The purpose of the singleton pattern is to ensure that a class has only one instance and to provide a global access point to it. The Singleton pattern contains only one role, the Singleton class. The singleton class has a private constructor that ensures that users cannot instantiate it directly with the new keyword. In addition, the pattern contains a static private member variable and a statically public factory method that checks for the existence of the instance and instantiates itself, then stores it in the static member variable to ensure that only one instance is created. # # advantages

  • Provides controlled access to a unique instance. Because the singleton class encapsulates its unique instance, it has tight control over how and when customers access it and provides shared concepts for design and development teams.
  • Since only one object exists in system memory, system resources are saved, and the singleton pattern can definitely improve system performance for objects that need to be created and destroyed frequently.
  • A variable number of instances is allowed.
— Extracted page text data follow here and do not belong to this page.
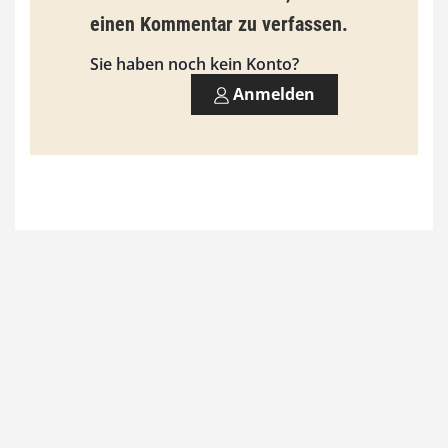
einen Kommentar zu verfassen.
s
9
Sie haben noch kein Konto?
3
Anmelden
,
0
0
€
The singleton pattern can be extended to obtain a specified number of object instances using a method similar to singleton control.

disadvantages

  • Because there is no layer of abstraction in the singleton pattern, it is difficult to extend the singleton class.
  • Singleton classes are too heavy on responsibilities and violate the “single responsibility principle” to some extent. Because the singleton class acts both as a factory, providing factory methods, and as a product, containing business methods that blend the creation of the product with the functionality of the product itself.
  • Abuse of singletons will bring some negative problems, for example, in order to save resources, the database connection pool object is designed as a singleton class, which may lead to too many programs sharing the connection pool object and connection pool overflow. Many object-oriented languages (such as Java and C#) now provide automatic garbage collection. Therefore, if an instantiated object is not used for a long time, the system will consider it garbage, destroy and recycle the resource, and re-instantiate the object the next time it is used, which will result in the loss of the object state.

Apply to the environment

  • The system only needs one instance object, if the system requires a unique sequence number generator, or if the resource consumption is too high to allow the creation of only one object.
  • A single instance of a customer invoking class is allowed to use only one public access point, and the instance cannot be accessed by any other means than that public access point.
  • The singleton pattern should only be used when only one instance of a class is required in a system. Conversely, if several instances of a class can coexist, the singleton pattern needs to be modified to become a multi-instance pattern.